K. P.: Was können deines Erachtens evangelische Kirchen für Homo- und Bisexuelle und Trans*menschen tun? Wo siehst du Handlungsbedarf?

T. M.: Ich würde mir wünschen, dass die Kirchen der gesellschaftlichen Debatte endlich mutig vorangingen statt hinterherzuhinken. Gemäß der Schrift müssten sie die ersten sein, die sich gegen Ausgrenzung und Diskriminierung wenden. Stattdessen sind sie oft ziemlich abgeschlagen hinten.

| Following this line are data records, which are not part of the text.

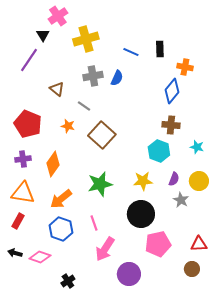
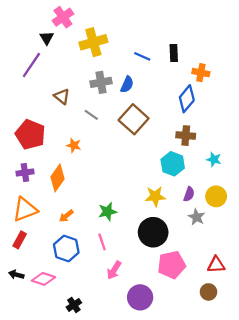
orange star: (68, 126) -> (74, 145), moved
brown square: (102, 135) -> (134, 119), moved
green star: (100, 184) -> (108, 212), moved, size x0.7
orange triangle: (23, 193) -> (25, 209), turned -30
orange arrow: (61, 199) -> (66, 216), size x0.6
pink arrow: (105, 249) -> (114, 270), size x0.7

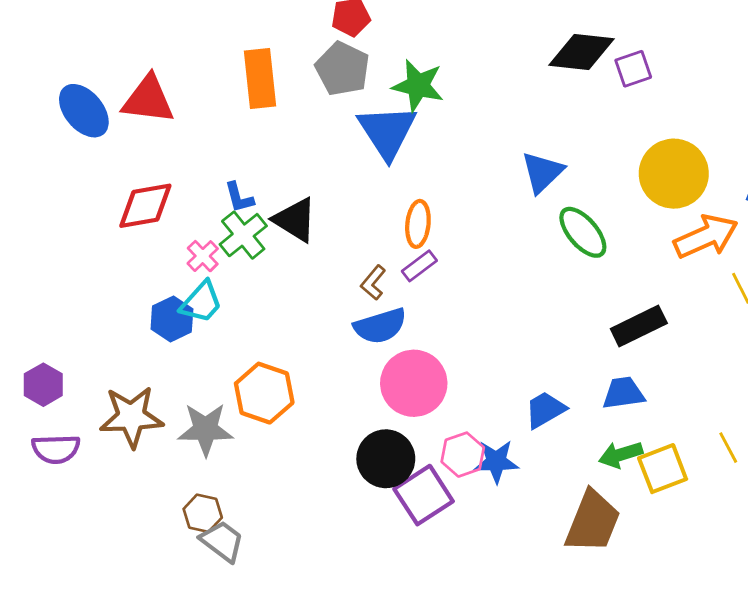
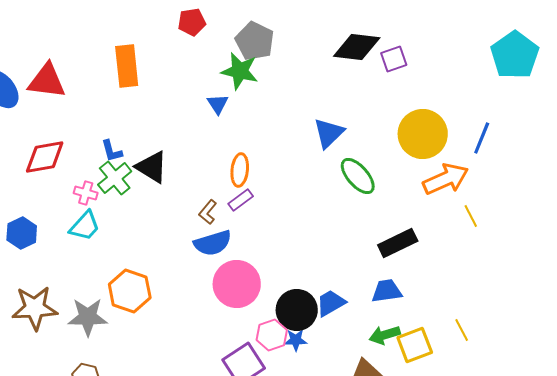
gray pentagon: (342, 69) -> (255, 41), moved
blue triangle: (387, 132) -> (218, 104), size x0.5
pink cross: (203, 256) -> (86, 193), turned -30
blue hexagon: (172, 319) -> (22, 233), moved
black circle: (386, 459) -> (297, 310), moved
blue star: (496, 462) -> (296, 340), size x0.7

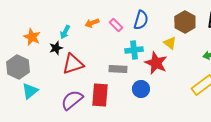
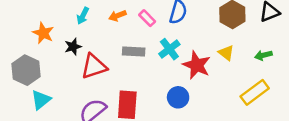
cyan arrow: (65, 32) -> (83, 16), moved
yellow triangle: (170, 43) -> (226, 53), moved
cyan cross: (134, 50) -> (169, 49), turned -30
gray rectangle: (118, 69) -> (134, 52), moved

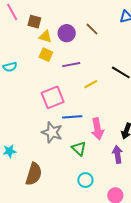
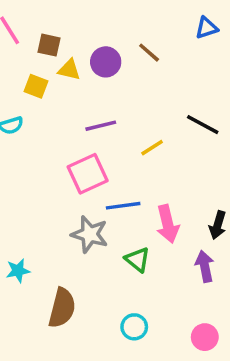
yellow square: (46, 55) -> (36, 86), moved
purple line: (71, 65) -> (101, 126), moved
cyan circle: (85, 180) -> (134, 327), moved

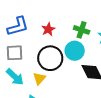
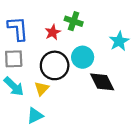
blue L-shape: (18, 26) -> (18, 29), turned -80
green cross: (82, 30) -> (74, 21), moved

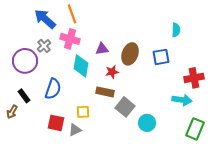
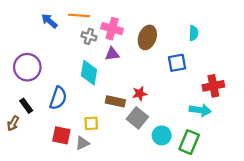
orange line: (72, 14) -> (79, 15), turned -66
blue arrow: (45, 19) -> (49, 21), size x0.7
pink cross: (70, 39) -> (112, 29), moved
gray cross: (44, 46) -> (89, 36), moved, turned -32
brown ellipse: (130, 54) -> (147, 37), moved
red star: (112, 72) -> (140, 94), moved
green rectangle: (195, 129) -> (189, 142), moved

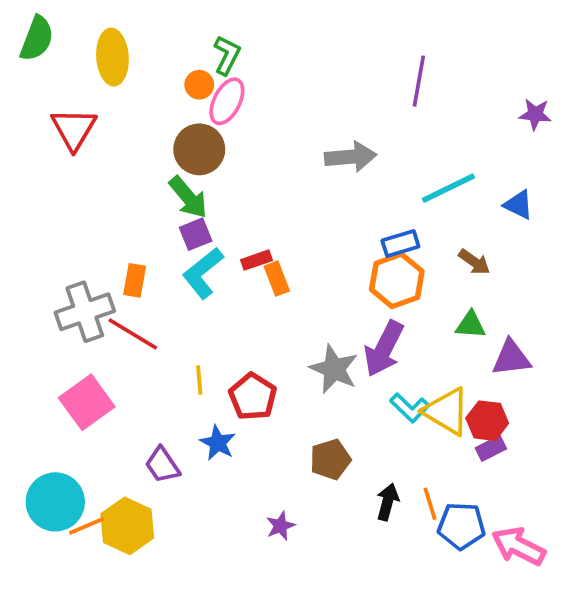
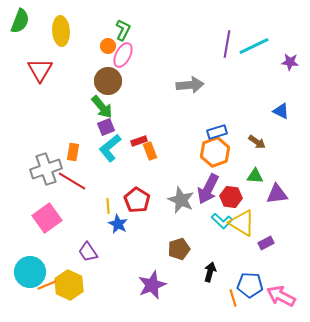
cyan line: (448, 188) -> (254, 46), moved
red pentagon: (253, 397) -> (137, 200), moved
red hexagon: (487, 421) -> (231, 197), moved
blue star: (218, 443) -> (118, 224), moved
orange line: (430, 504) -> (233, 298), moved
purple star: (280, 526) -> (152, 285), size x1.8

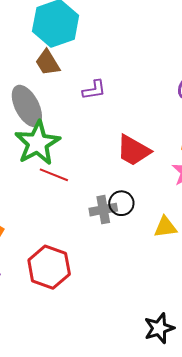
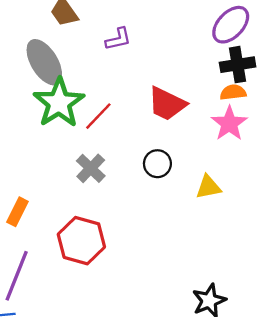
red line: (54, 175) -> (98, 116), moved, turned -64
gray cross: (103, 210) -> (91, 168), moved, turned -32

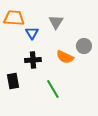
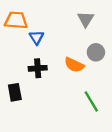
gray triangle: (56, 22) -> (86, 19), moved
green line: (53, 89) -> (91, 101), moved

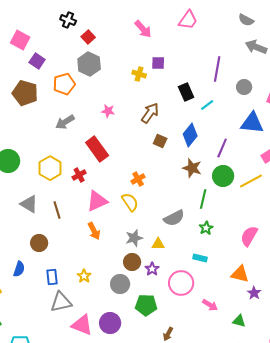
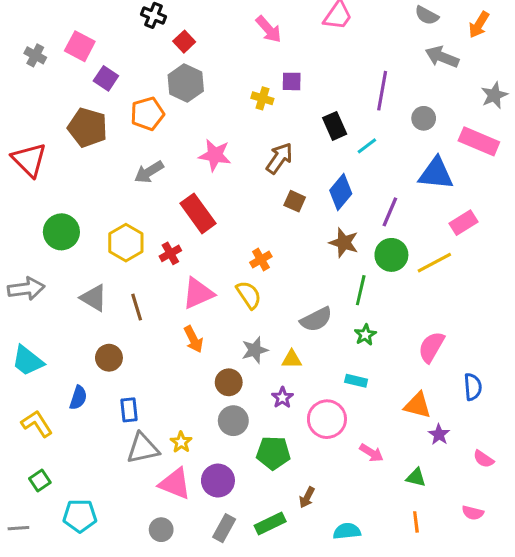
pink star: (108, 111) -> (215, 155), size x1.5
brown circle: (132, 262) -> (229, 382), moved
yellow star: (84, 276) -> (181, 442), moved

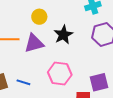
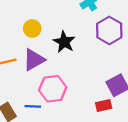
pink hexagon: (60, 74) -> (53, 89), moved

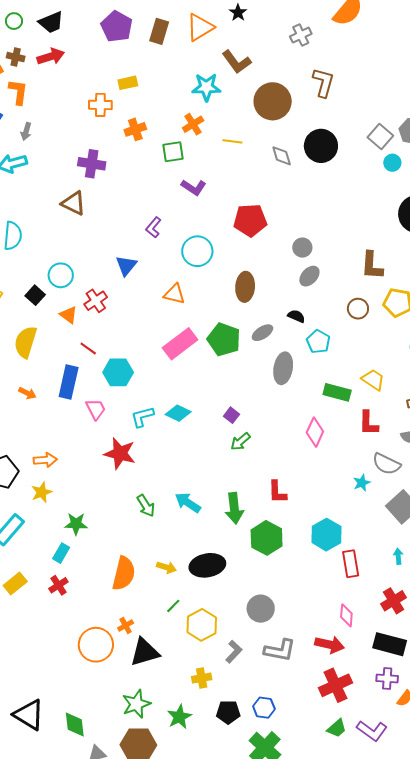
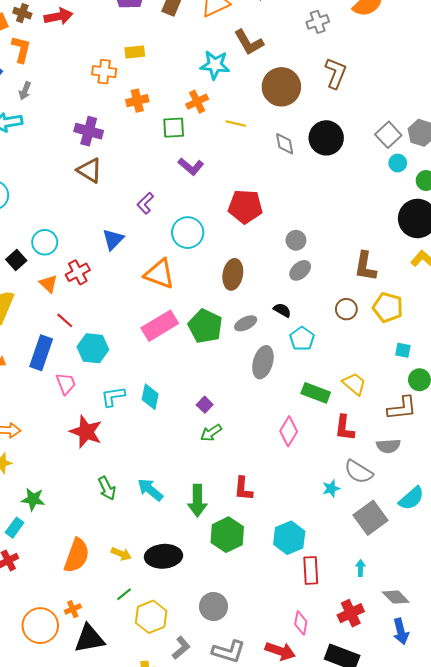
brown triangle: (73, 203) -> (89, 170), moved
orange triangle: (174, 294) -> (159, 274), size x1.4
cyan diamond: (178, 413) -> (150, 397), turned 70

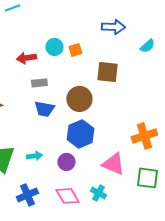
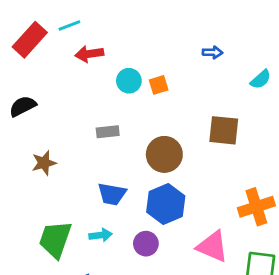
blue arrow: (113, 27) -> (212, 52), size x0.6
red arrow: (26, 58) -> (89, 54), moved
brown square: (107, 72) -> (224, 130), moved
blue trapezoid: (44, 109) -> (112, 194), moved

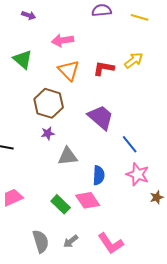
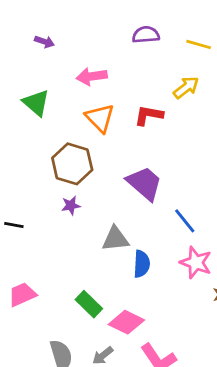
yellow arrow: (134, 60) -> (186, 87), moved
gray triangle: (68, 156) -> (115, 239), moved
pink diamond: (88, 200) -> (126, 322), moved, turned -30

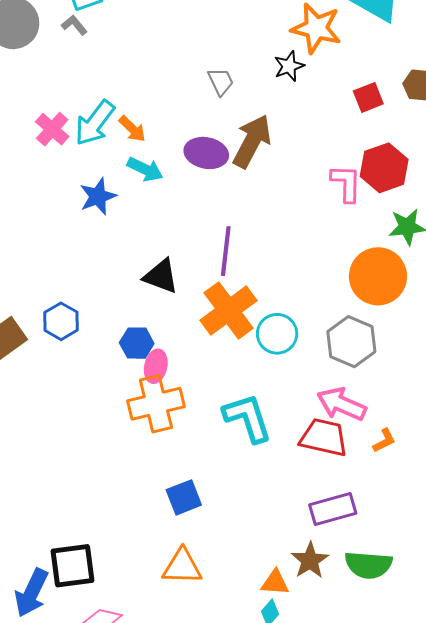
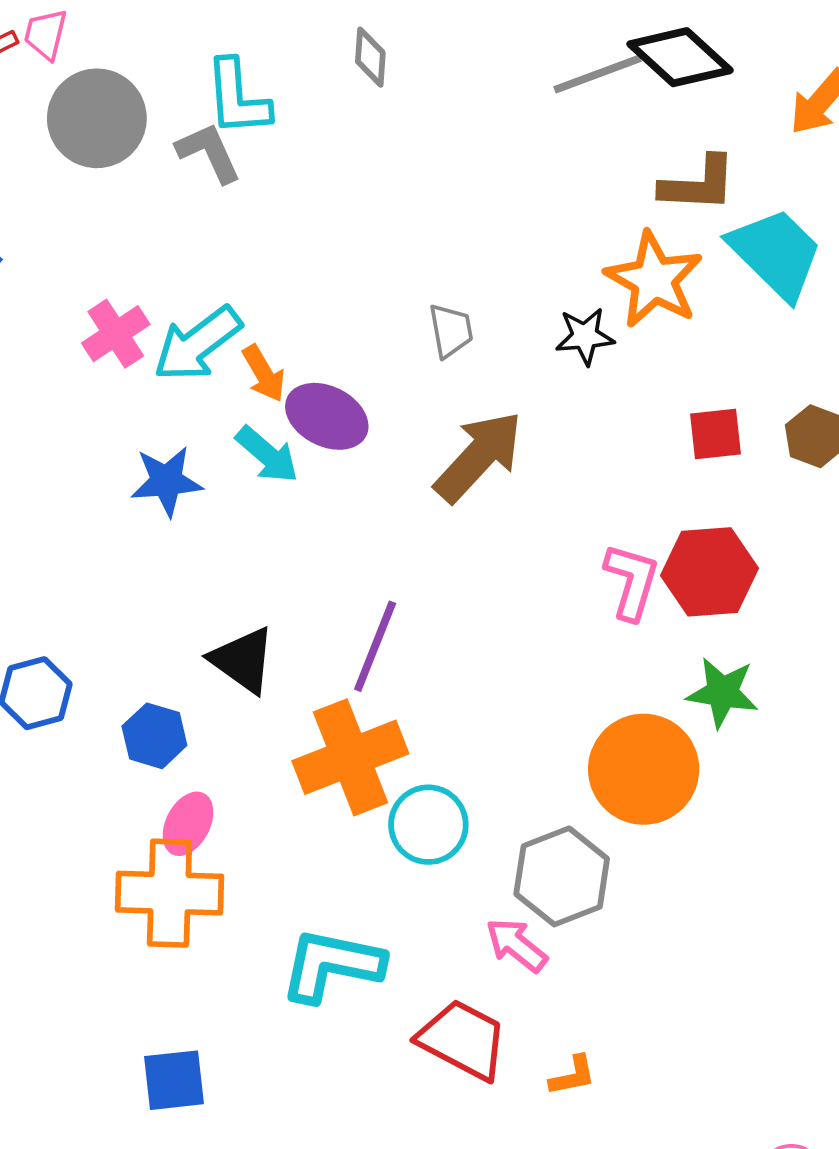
gray L-shape: (74, 25) -> (209, 153), size x1.4
purple ellipse: (206, 153) -> (327, 416), moved
blue hexagon: (137, 343) -> (154, 736), moved
pink arrow: (342, 404) -> (516, 945), moved, size x0.7
cyan L-shape: (248, 418) -> (332, 965), turned -76

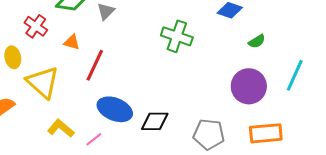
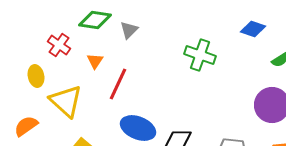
orange triangle: (72, 42) -> (95, 61), turned 48

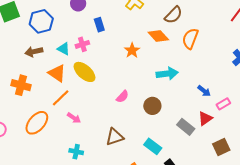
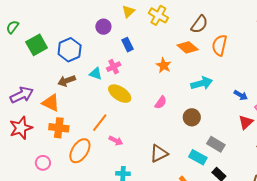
orange triangle: (57, 73) -> (51, 103), moved
orange cross: (21, 85) -> (59, 128), moved
pink semicircle: (122, 97) -> (161, 102), moved
gray rectangle: (186, 127) -> (216, 144), moved

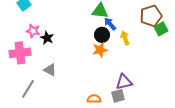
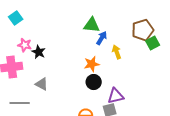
blue arrow: (110, 24) -> (102, 38), turned 72
black circle: (102, 35) -> (94, 82), moved
gray line: (28, 89) -> (20, 103), turned 60

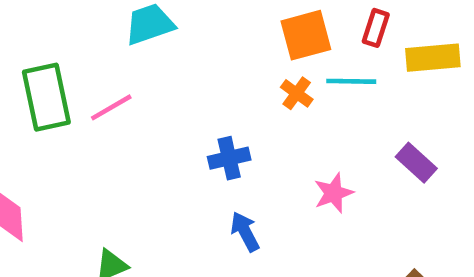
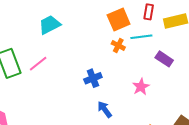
purple rectangle: (416, 163) -> (164, 59), moved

Lasst euch vom Evangelium bekehren und streitet für die Vielfalt von Gottes Schöpfung!

K. P.: Warum braucht es QuiKT?

T. M.: Solange es in den Kirchen noch nicht so ist – und leider gibt es wenig Anzeichen für Veränderung in diesem Sinne – braucht es Einzelne und Gruppen wie QuiKT, die beharrlich und fromm an die einfachsten Wahrheiten des Evangeliums erinnern.

K. P.: Arbeitet ihr mit anderen theologischen/christlichen LGBT*-Zusammenschlüssen zusammen?

T. M.: Die christliche lgbttiq-Szene ist so klein, dass man automatisch miteinander zusammen arbeitet. Die HuK hat uns in Hamburg Quartier in ihrem „Regenbogenzentrum“ gewährt, und auch jetzt in Stuttgart gab es wieder enge Kontakte.

K. P.: Queer in Kirche und Theologie – gibt es da deiner Meinung nach große Unterschiede?

Wir wollen versuchen, theologische Theoriearbeit und praktische Kirchenarbeit miteinander zu verbinden. Natürlich ist diese Unterscheidung einigermaßen holzschnittartig. Aber sie bringt doch zum Ausdruck, dass unser Anliegen sowohl ein wissenschaftlich-theologisches wie auch ein praktisch-seelsorgliches ist.

K. P.: Was bedeutet Queer speziell für dich/euch?

T. M.: Ich glaube, keine*r von uns ist zu Hause in den Queer Theories/Studies und hat ein ganz spezielles ausgefeiltes Verständnis des Begriffes queer. Für mich persönlich ist es ein Sammelbegriff, unter dem sich die verschiedensten Lebensweisen (hoffentlich) diskriminierungsfrei wohlfühlen können.

K. P. : Ich danke dir, lieber Thorsten, für das spannende Interview und wünsche QuiKT ein gutes Fortkommen mit dem Projekt der Kasualie für Trans*menschen!